Setelah selesai pesta, Prabu Joyonegoro berpesan kepada rakyat / prajurit Rajekwesi, apabila besok ada perubahan zaman nama Rajekwesi agar diganti dengan nama Bojonegoro. Kata-kata ini diambil dari nama Bo yang dimaksud adalah Kebo Gadung, sedangkan Jonegoro yang dimaksud mengambil nama dari Prabu Joyonegoro, jadi nama Bojonegoro adalah berasal dari perpaduan antara nama Kebo Gadung dan Prabu Joyonegoro. Setelah Ki Buyut Kebo Gadung meninggal yang dikarenakan usia lanjut, maka Ki Buyut Kebo Gadung dimakamkan di Desa Kauman Kecamatan Bojonegoro, yang tepatnya sebelah selatan Masjid Agung Bojonegoro.
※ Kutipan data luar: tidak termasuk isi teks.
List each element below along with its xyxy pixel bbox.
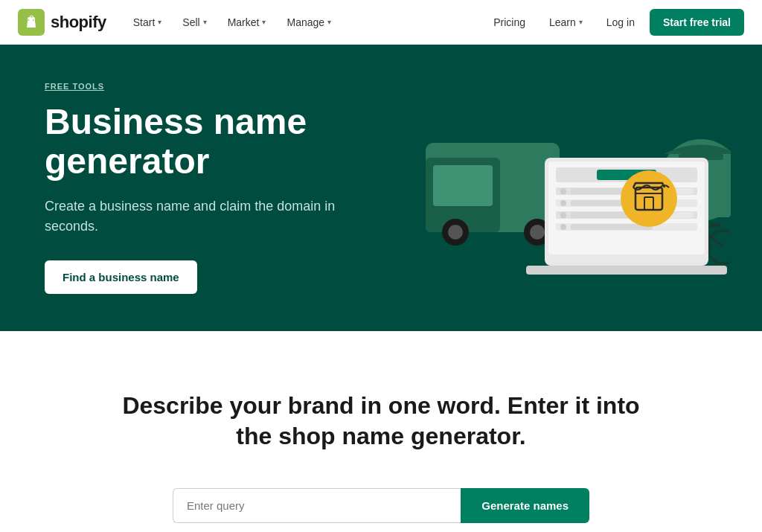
chevron-down-icon: ▾: [579, 18, 583, 26]
logo-link[interactable]: shopify: [18, 9, 106, 36]
svg-rect-6: [433, 165, 493, 206]
generate-names-button[interactable]: Generate names: [461, 488, 589, 523]
chevron-down-icon: ▾: [203, 18, 207, 26]
section-title: Describe your brand in one word. Enter i…: [121, 391, 641, 452]
hero-title: Business name generator: [45, 103, 342, 182]
nav-login-link[interactable]: Log in: [598, 10, 644, 34]
hero-content: FREE TOOLS Business name generator Creat…: [0, 45, 387, 331]
svg-point-3: [448, 225, 463, 240]
svg-rect-19: [526, 266, 727, 275]
svg-point-31: [560, 212, 566, 218]
hero-svg-illustration: [418, 83, 731, 292]
start-free-trial-button[interactable]: Start free trial: [650, 9, 744, 36]
nav-left-items: Start ▾ Sell ▾ Market ▾ Manage ▾: [124, 10, 484, 34]
nav-learn-link[interactable]: Learn ▾: [540, 10, 592, 34]
hero-section: FREE TOOLS Business name generator Creat…: [0, 45, 762, 331]
search-row: Generate names: [173, 488, 589, 523]
nav-pricing-link[interactable]: Pricing: [484, 10, 534, 34]
nav-item-manage[interactable]: Manage ▾: [278, 10, 340, 34]
nav-item-sell[interactable]: Sell ▾: [173, 10, 215, 34]
svg-point-35: [560, 224, 566, 230]
nav-right-items: Pricing Learn ▾ Log in Start free trial: [484, 9, 744, 36]
hero-illustration: [387, 45, 762, 331]
svg-point-38: [621, 170, 677, 227]
chevron-down-icon: ▾: [327, 18, 331, 26]
illustration-container: [418, 83, 731, 292]
search-input[interactable]: [173, 488, 461, 523]
chevron-down-icon: ▾: [158, 18, 161, 26]
logo-text: shopify: [51, 13, 106, 32]
main-section: Describe your brand in one word. Enter i…: [0, 331, 762, 532]
svg-rect-37: [660, 224, 694, 230]
svg-rect-16: [710, 223, 720, 227]
svg-point-27: [560, 200, 566, 206]
hero-eyebrow: FREE TOOLS: [45, 82, 342, 91]
find-business-name-button[interactable]: Find a business name: [45, 260, 197, 294]
svg-point-5: [530, 225, 545, 240]
svg-point-23: [560, 188, 566, 194]
hero-subtitle: Create a business name and claim the dom…: [45, 196, 342, 237]
navbar: shopify Start ▾ Sell ▾ Market ▾ Manage ▾…: [0, 0, 762, 45]
logo-icon: [18, 9, 45, 36]
shopify-bag-icon: [23, 14, 39, 31]
nav-item-start[interactable]: Start ▾: [124, 10, 171, 34]
nav-item-market[interactable]: Market ▾: [219, 10, 275, 34]
chevron-down-icon: ▾: [262, 18, 266, 26]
Sedangkan Prabu Joyonegoro setelah meninggal yang dikarenakan usia lanjut dia dimakamkan di tengah-tengah sawah di Desa Mojoranu Kecamatan Dander. Untuk Ki Buyut Singonoyo setelah meninggal yang dikarenakan usia lanjut dia dimakamkan di makam keramat Kembang Desa Sukorejo Kecamatan Bojonegoro.

Pada hari Rebo Kliwon bulan Juli tahun 1839 Ki Buyut Merto Yuda memberi tahu kepada para Prajurit dan rakyat Rajekwesi / Bojonegoro, bahwa dalam peperangan kita dapat menang dikarenakan berkat sumbangan bala bantuan tentara dari Kerajaan Rajekwesi dan dari Prajurit Ngurawan Bedander, maka dari itu setelah mengadakan pesta untuk merayakan kemenangan tersebut maka tempat pesta / syukuran ini di beri nama oleh Ki Buyut Merto Yuda dengan nama Sumbang. Dengan nama inilah kita anak putu dapat mengikuti / nipak tilas untuk memperingati cikal bakal nama Sumbang dengan mendatangkan hiburan wayang kulit dan memotong Kerbau muda / godel pada hari Rabu Kliwon setahun sekali. ‎

7 komentar:

  1. Komentar ini telah dihapus oleh pengarang.

    BalasHapus
  2. Perang Diponegoro memang th 1825-1830
    Namun perjuangan para tokoh laskar Diponegoro diberbagai tempat... termasuk wilayah Bojonegoro terus berkobar di masa itu

    BalasHapus
  3. Dan th 1839 itu akhir peperangan di Rajekwesi dan semua data tersimpan di arsip Kabupaten Bojonegoro
    Perjuangan rakyat Kadipaten Rajekwesi pada masa kolonial tdk hny antara th 1825-1839 aja. Data tsb hny waktu perang besar yang melibatkan Rajekwesi dlm pertahankan serangan Belanda di masa itu

    BalasHapus
  4. Ass,,,Saya Ibu Siti Di Singapore - Saya Mengutarakan Kalau Saya Menang Togel Lagi,Itu Atas Bantuan NYAI RONGGENG Terimah Kasih Banyak Yaa NYAI YAng Telah Memberikan Angka Jitu Nya Kepada Saya Yaitu 9283 Dan Alhamdulillah Berhasil,Berkat Bantuan NYAI Saya Sudah Bisa Membahagiakan Kedua Orang Tua Saya,Bahkan Semua Hutang-Hutang Saya Bersama Hutan Kedua Orang Tua Saya Semuanya Pada Lunas Dan Bahkan Saya Juga Sudah Bisa Membuka Usaha Kecil-Kecilan,Bagi Anda Yg Ingin Seperti Saya Silahkan Hub Nomor NYAI RONGGENG Di : 085286344499 ATAU BUKA BLOK NYAI RONGGENG SILAHKAN KLIK DISINI Karena Cuma Angka Ghoib NYAI RONGGENG Saja Yg Memberikan Bukti YAng Lain Maa Cuma Menghabiskan Uang Saja,Nomor Ritual NYAI RONGGENG Memang Selalu Tepat Dan TerBukti.

    BalasHapus
  5. kok menyinggung nama gresik...???
    bukankah tahun itu, gresik masih berdiri.
    dan masih gabung dengan kadipaten soerabaya.
    saat itu, di selatan ada guri kedaton.
    dan di utara ada kadipaten sidayu.